Background Enuresis is a health problem frequently encountered in childhood. This condition is most likely a symptom of psychological stress, although physiological causes, should not be ruled out. In general, the causes of bedwetting are related to anxiety, life stress, and possibly trauma (chronic illness), both inside and outside the home.
Objectives The aim of our study was to evaluate the prevalence of nocturnal enuresis in children with juvenile idiopathic arthritis.
Methods Forty seven children with juvenile idiopathic arthritis (JIA) and 47 healthy controls were included in a cross-sectional study. The diagnosis of JIA was made according to the criteria of the International League of Association of Rheumatology (ILAR). Data was collected with a questionnaire created by the researchers. Diagnosis of enuresis considered nocturnal voiding twice a week for at least three consecutive months.
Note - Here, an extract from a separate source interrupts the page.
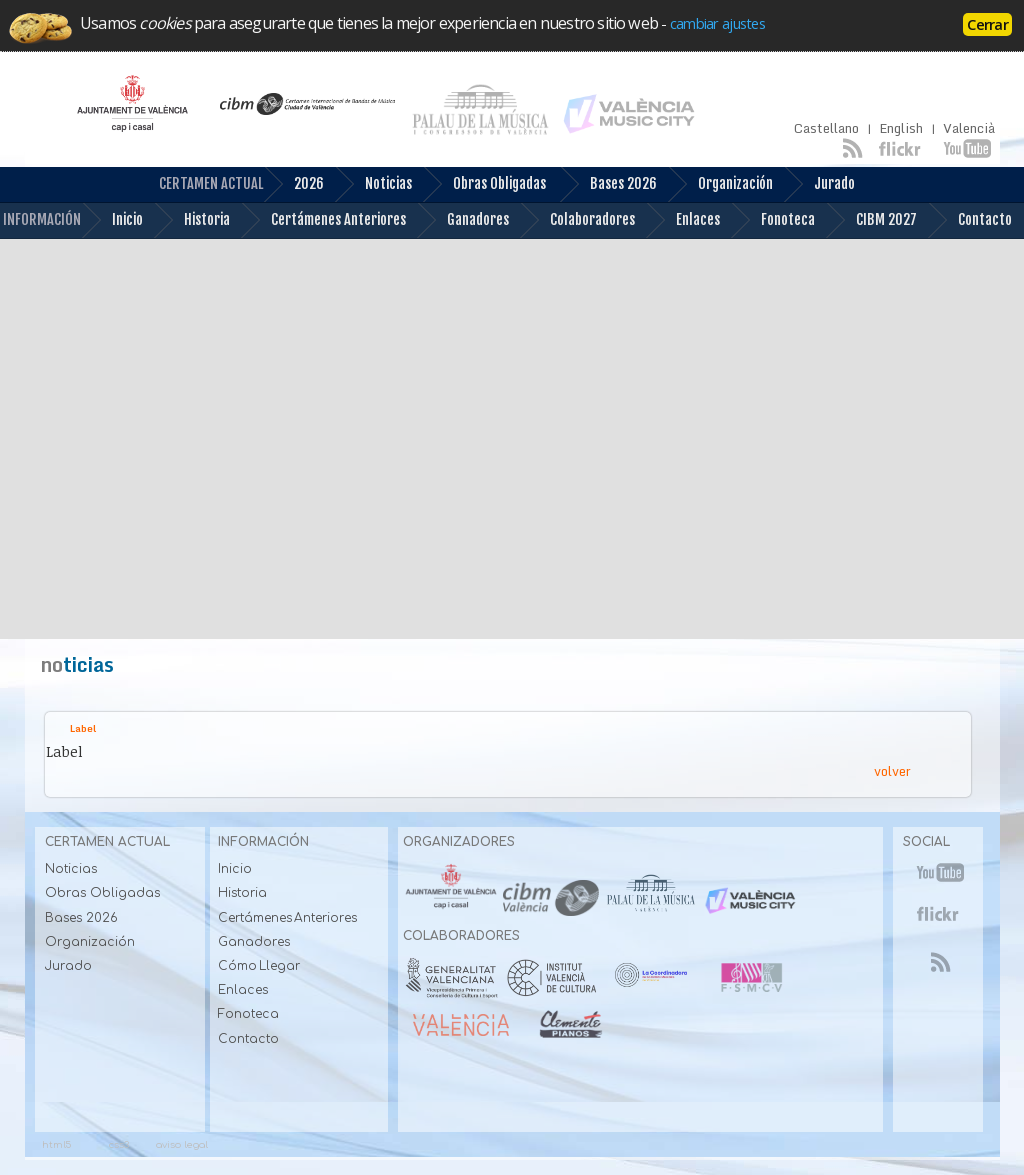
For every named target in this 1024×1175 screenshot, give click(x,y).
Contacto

Results Forty seven children with JIA were included (28 male, 19 female); the median of age of the patients was 12 [5-16] years. The prevalence of the children having a diagnosis of enuresis was of 8 (17%) versus 2(4.3%) in healthy controls (p=0.04). This enuresis was primary in 62.5% of cases and 50% of the cases occurred after the installation of the JIA. Indifference was the majority reaction of parents. There was no significant association in our study between the enuresis and parameters of JIA.
Conclusions This study suggests that bedwetting is common in children with JIA compared to controls, although it is related to the parameters of the disease.